Juro que eu queria entender o porque dos mexicanos não gostarem de Emilia Pérez e gostarem de um filme como Sujo.
Veja bem, Sujo é um baita de um filme sobre um filho de sicário, filho de bandido de cartel de drogas.
Mas eu também acho Emilia Pérez um filmão. Só que é sobre um chefão de um cartel de drogas que resolve “virar” mulher.
Daí vem minha questão: será que a tal da transfobia que acusam EP não vem mesmo dos mexicanos, que não querem se ver retratados como uma travesti traficante?
Sujo é o nome do menino filho do 8, um funcionário do crime, um sicário, que é morto pelo próprio tribunal do crime deixando seu filho de 4 anos de idade para ser cuidado pelas tias, uma delas conhecida como bruxa, porque vive no meio do mato… como uma bruxa.
Ele vai crescendo bem cuidado, com vontade de estudar mas claro que é cooptado pelo cartel que seu pai trabalhava, um cara violento, lendário, admirado por alguns e odiado por outros que sofreram em sua mão. Inclusive eles já tem até um apelido para Sujo, que começa a fazer servicinhos mais “fáceis” e básicos para começar a aprender como tudo funciona.

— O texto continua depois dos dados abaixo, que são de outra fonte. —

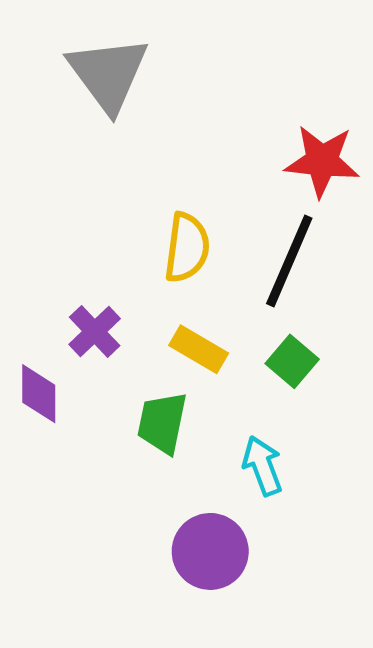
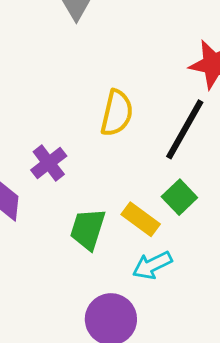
yellow rectangle: (199, 349) -> (141, 219), moved
cyan arrow: (263, 466) -> (152, 265), turned -102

Sujo é um moleque de futuro vivendo em um mundo sem futuro, uma história que se passa no México mas que muito bem poderiam se passar no Brasil onde a gente vê em jornais televisivos sobre o menino que vive no meio do fogo cruzado do tráfico e que tem 2 opções de futuro: ou ele se salva com a ajuda da professora que enxerga nele alguém que está nesse mundo do crime por acaso ou por falta de perspectiva ou a gente vê num obituário sobre mais um adolescente que se vai, morto no fogo cruzado.
Quando perguntei ali acima qual era a diferença deste filme com Emilia Pérez, ou as semelhanças, foi uma piada boba, uma provocação.
Emilia Pérez é a banalização da violência, a espetacularização da desgraça alheia, realizada por alguém que vê toda essa desgraça de fora, de longe, e tem a “brilhante ideia” de transformá-la em um musical da Broadway, usando vários signos moderninhos com a certeza de que não teriam coragem de falar mal de um filme estrelado por uma atriz trans vivendo uma personagem trans. Mas as coisas não são bem assim no mundo real onde a desgraça de uns milhões pode ser a diversão de outros.
Sujo tem uma dedicatória de cortar o coração, o que explica a superioridade até ética deste filme em relação ao musical francês.
Sujo é dedicado “aos órfãos deste país em chamas”, o que explica mais que o filme, explica o desespero, a falta de perspectiva, o cansaço de um povo brilhantemente retratado no filme, que prefere mesmo sem ter dinheiro para comprar comida prefere destruir um carro que ganhou mass que foi usado para o tráfico.
É o menino que rouba a casa da mulher que o ajuda mas não rouba tudo, esconde a carteira da mulher para seus companheiros só levarem o celular e o aparelho de som.
É a bruxa que faz o que pode e o que não pode, até por não ser bruxa, para que seu sobrinho que ela cuida como filho, não tenha uma tatuagem no peito com um número, como seu irmão sicário e pai do menino tinha, e por isso morreu.
Sujo é o filme da desesperança mas com o desejo, mesmo achando que seja quase impossível, que apareça a professora que enxergue essa esperança perdida no meio das cinzas, da escuridão, da violência e da desgraça.